==== Data to process

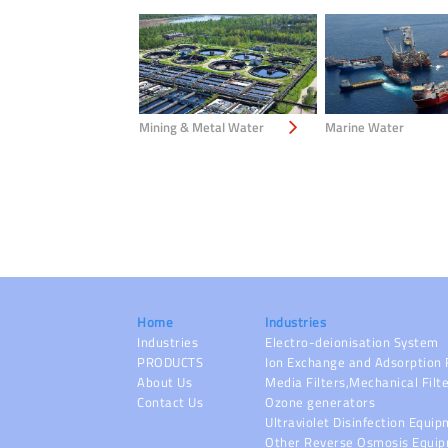
Mining & Metal Water
Marine Water
Home
Industries
Industries
Electro-deionisation System
PRODUCTS
Ion Exchange and Adsorption 
About Us
Media Filters,Mechanical Filt
Contact Us
Ozone generators
Ultraviolet Disinfection Equi
Other Reverse Osmosis Equi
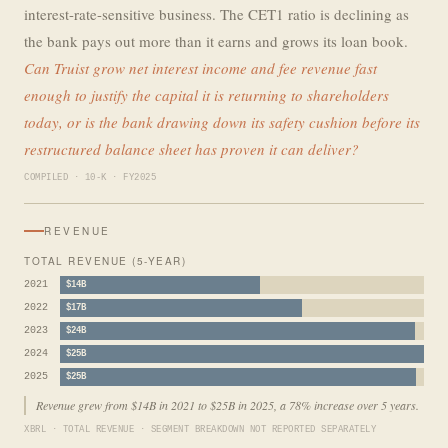
interest-rate-sensitive business. The CET1 ratio is declining as
the bank pays out more than it earns and grows its loan book.
Can Truist grow net interest income and fee revenue fast
enough to justify the capital it is returning to shareholders
today, or is the bank drawing down its safety cushion before its
restructured balance sheet has proven it can deliver?
COMPILED · 10-K · FY2025
REVENUE
TOTAL REVENUE (5-YEAR)
2021
$14B
2022
$17B
2023
$24B
2024
$25B
2025
$25B
Revenue grew from $14B in 2021 to $25B in 2025, a 78% increase over 5 years.
XBRL · TOTAL REVENUE · SEGMENT BREAKDOWN NOT REPORTED SEPARATELY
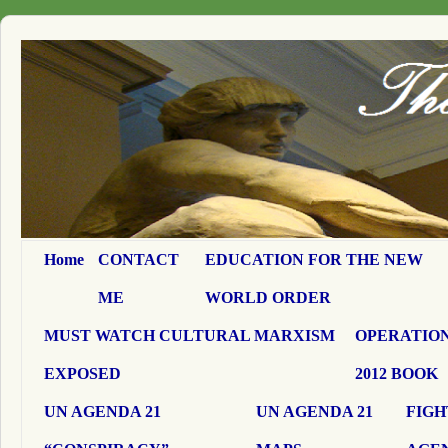
Home
CONTACT
EDUCATION FOR THE NEW
ME
WORLD ORDER
MUST WATCH CULTURAL MARXISM
OPERATION
EXPOSED
2012 BOOK
UN AGENDA 21
UN AGENDA 21
FIGH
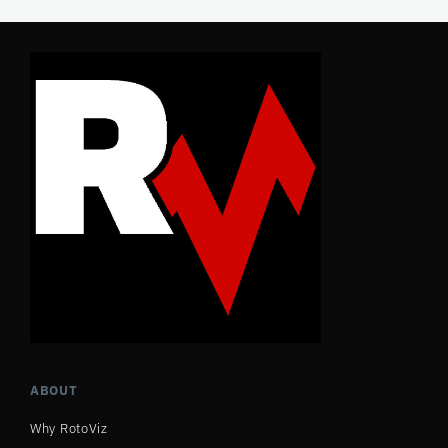
ABOUT
Why RotoViz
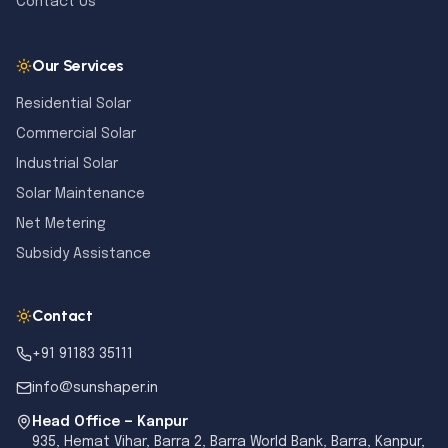
Contact Us
Our Services
Residential Solar
Commercial Solar
Industrial Solar
Solar Maintenance
Net Metering
Subsidy Assistance
Contact
+91 91183 35111
info@sunshaper.in
Head Office — Kanpur
935, Hemat Vihar, Barra 2, Barra World Bank, Barra, Kanpur,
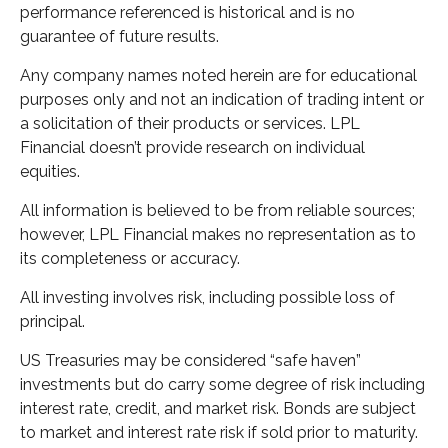
performance referenced is historical and is no
guarantee of future results.
Any company names noted herein are for educational
purposes only and not an indication of trading intent or
a solicitation of their products or services. LPL
Financial doesn’t provide research on individual
equities.
All information is believed to be from reliable sources;
however, LPL Financial makes no representation as to
its completeness or accuracy.
All investing involves risk, including possible loss of
principal.
US Treasuries may be considered “safe haven”
investments but do carry some degree of risk including
interest rate, credit, and market risk. Bonds are subject
to market and interest rate risk if sold prior to maturity.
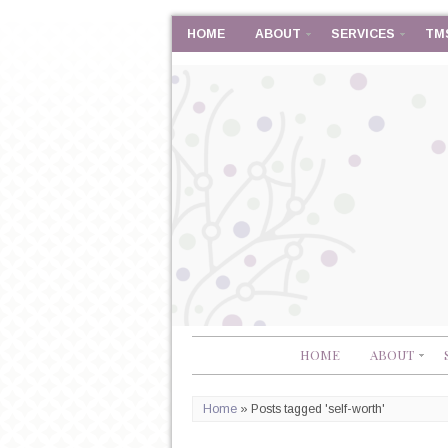
HOME
ABOUT
SERVICES
TM
HOME
ABOUT
Home
»
Posts tagged 'self-worth'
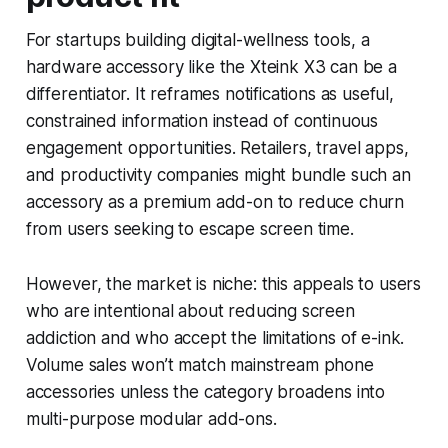
For startups building digital-wellness tools, a
hardware accessory like the Xteink X3 can be a
differentiator. It reframes notifications as useful,
constrained information instead of continuous
engagement opportunities. Retailers, travel apps,
and productivity companies might bundle such an
accessory as a premium add-on to reduce churn
from users seeking to escape screen time.
However, the market is niche: this appeals to users
who are intentional about reducing screen
addiction and who accept the limitations of e-ink.
Volume sales won’t match mainstream phone
accessories unless the category broadens into
multi-purpose modular add-ons.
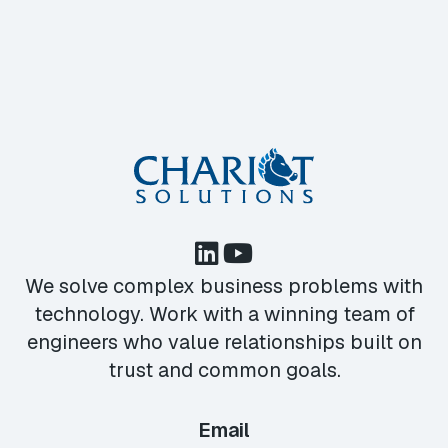
We solve complex business problems with
technology. Work with a winning team of
engineers who value relationships built on
trust and common goals.
Email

========

**Exercise instructions**
Read through the records above and copy the lines that contain "accessory".

**Response area**
hardware accessory like the Xteink X3 can be a
accessory as a premium add-on to reduce churn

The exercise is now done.